## [REQUIRED ACTION]
Return all the entries word for word, minus the pictures.

## [EXERCISE DATA]
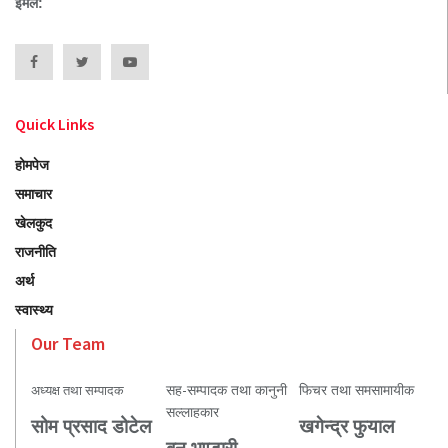
इमेल:
Quick Links
होमपेज
समाचार
खेलकुद
राजनीति
अर्थ
स्वास्थ्य
Our Team
सह-सम्पादक तथा कानुनी
फिचर तथा समसामायीक
अध्यक्ष तथा सम्पादक
सल्लाहकार
सोम प्रसाद डोटेल
खगेन्द्र फुयाल
बुनु भण्डारी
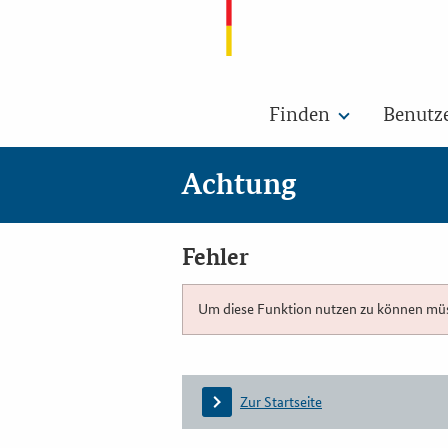
Finden
Benutz
Achtung
Fehler
Um diese Funktion nutzen zu können müsse
Zur Startseite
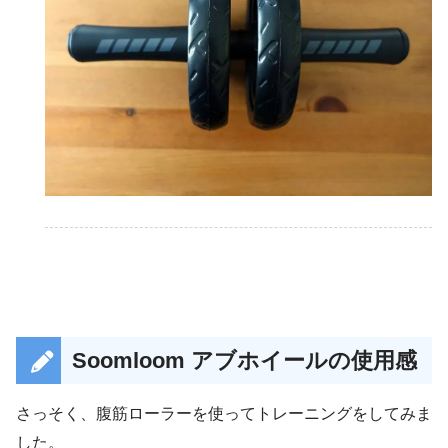
Soomloom アブホイールの使用感
さっそく、腹筋ローラーを使ってトレーニングをしてみま
した。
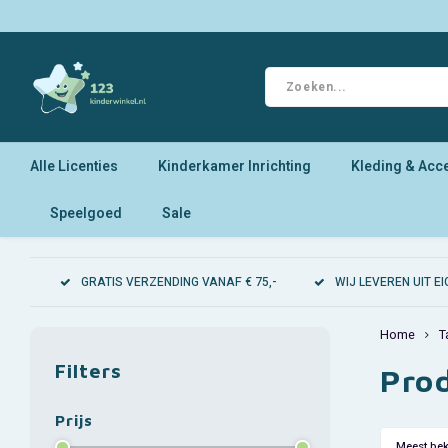
Alle Licenties
Kinderkamer Inrichting
Kleding & Acc
Speelgoed
Sale
GRATIS VERZENDING VANAF € 75,-
WIJ LEVEREN UIT 
Home
T
Filters
Pro
Prijs
Meest be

## [ANSWER TO THE EXERCISE]
इमेल:
Quick Links
होमपेज
समाचार
खेलकुद
राजनीति
अर्थ
स्वास्थ्य
Our Team
सह-सम्पादक तथा कानुनी
फिचर तथा समसामायीक
अध्यक्ष तथा सम्पादक
सल्लाहकार
सोम प्रसाद डोटेल
खगेन्द्र फुयाल
बुनु भण्डारी
Finden
Benutz
Achtung
Fehler
Um diese Funktion nutzen zu können müsse
Zur Startseite
Soomloom アブホイールの使用感
さっそく、腹筋ローラーを使ってトレーニングをしてみま
した。
Alle Licenties
Kinderkamer Inrichting
Kleding & Acc
Speelgoed
Sale
GRATIS VERZENDING VANAF € 75,-
WIJ LEVEREN UIT 
Home
T
Filters
Pro
Prijs
Meest be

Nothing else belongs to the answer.